▶ [Assignment]:
Transcribe exactly, and only, the lines from the one containing "Tonton Taufik Rachman Mengundurkan Diri" through the last line of the data.

▶ [Provided entries]:
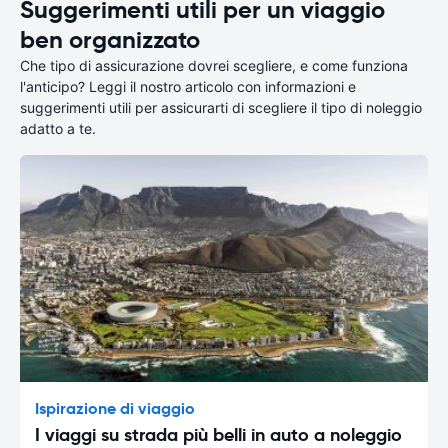
Suggerimenti utili per un viaggio
ben organizzato
Che tipo di assicurazione dovrei scegliere, e come funziona
l'anticipo? Leggi il nostro articolo con informazioni e
suggerimenti utili per assicurarti di scegliere il tipo di noleggio
adatto a te.
Ispirazione di viaggio
I viaggi su strada più belli in auto a noleggio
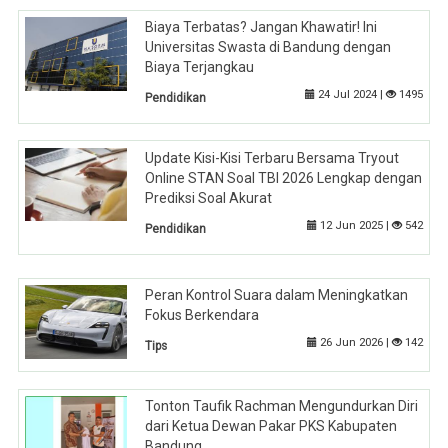
Biaya Terbatas? Jangan Khawatir! Ini
Universitas Swasta di Bandung dengan
Biaya Terjangkau
24 Jul 2024 |
1495
Pendidikan
Update Kisi-Kisi Terbaru Bersama Tryout
Online STAN Soal TBI 2026 Lengkap dengan
Prediksi Soal Akurat
12 Jun 2025 |
542
Pendidikan
Peran Kontrol Suara dalam Meningkatkan
Fokus Berkendara
26 Jun 2026 |
142
Tips
Tonton Taufik Rachman Mengundurkan Diri
dari Ketua Dewan Pakar PKS Kabupaten
Bandung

▶ [Output for this task]:
Tonton Taufik Rachman Mengundurkan Diri
dari Ketua Dewan Pakar PKS Kabupaten
Bandung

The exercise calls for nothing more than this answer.